PDF(Pubmed)
Abstract:
Ferroptosis is a distinct mode of cell death, distinguishing itself from typical apoptosis by its reliance on the accumulation of iron ions and lipid peroxides. Cells manifest an imbalance between oxidative stress and antioxidant equilibrium during certain pathological contexts, such as tumours, resulting in oxidative stress. Notably, recent investigations propose that heightened intracellular reactive oxygen species (ROS) due to oxidative stress can heighten cellular susceptibility to ferroptosis inducers or expedite the onset of ferroptosis. Consequently, comprehending role of ROS in the initiation of ferroptosis has significance in elucidating disorders related to oxidative stress. Moreover, an exhaustive exploration into the mechanism and control of ferroptosis might offer novel targets for addressing specific tumour types. Within this context, our review delves into recent fundamental pathways and the molecular foundation of ferroptosis.
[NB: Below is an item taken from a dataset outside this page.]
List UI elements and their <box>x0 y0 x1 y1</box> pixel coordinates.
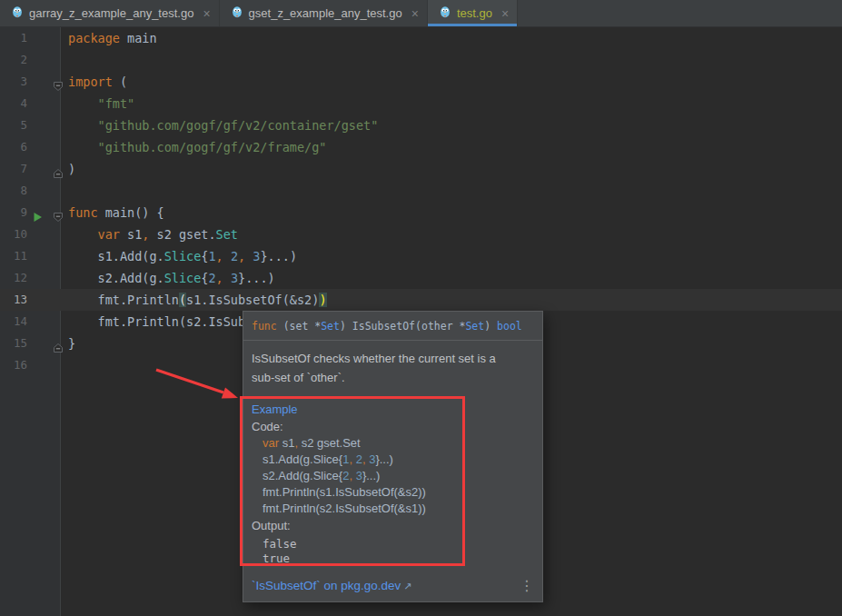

Four classical ferroptotic molecular pathways are well characterized, namely, glutathione peroxidase 4-centred molecular pathway, nuclear factor erythroid 2-related factor 2 molecular pathway, mitochondrial molecular pathway, and mTOR-dependent autophagy pathway. Furthermore, we seek to elucidate the regulatory contributions enacted by ROS. Additionally, we provide an overview of targeted medications targeting four molecular pathways implicated in ferroptosis and their potential clinical applications. Here, we review the role of ROS and oxidative stress in ferroptosis, and we discuss opportunities to use ferroptosis as a new strategy for cancer therapy and point out the current challenges persisting within the domain of ROS-regulated anticancer drug research and development.
摘要:
铁死亡是一种独特的细胞死亡模式,通过依赖铁离子和脂质过氧化物的积累来区别于典型的细胞凋亡。在某些病理背景下,细胞表现出氧化应激和抗氧化平衡之间的失衡,比如肿瘤,导致氧化应激。值得注意的是,最近的研究表明,由于氧化应激引起的细胞内活性氧(ROS)的增加可以提高细胞对铁凋亡诱导剂的敏感性或加速铁凋亡的发生。因此,了解ROS在铁凋亡启动中的作用对阐明与氧化应激相关的疾病具有重要意义。此外,对铁死亡的机制和控制的详尽探索可能为解决特定肿瘤类型提供新的靶标。在此背景下,我们的综述探讨了最近的基本途径和铁性凋亡的分子基础。四个经典的铁分子途径被很好地表征,即,谷胱甘肽过氧化物酶4中心分子途径,核因子红系2相关因子2分子途径,线粒体分子途径,和mTOR依赖性自噬途径。此外,我们试图阐明ROS制定的监管贡献。此外,我们概述了针对铁凋亡的4种分子途径的靶向药物及其潜在的临床应用.这里,我们综述了ROS和氧化应激在铁死亡中的作用,我们讨论了将铁凋亡作为癌症治疗新策略的机会,并指出了当前在ROS调节的抗癌药物研究和开发领域中持续存在的挑战。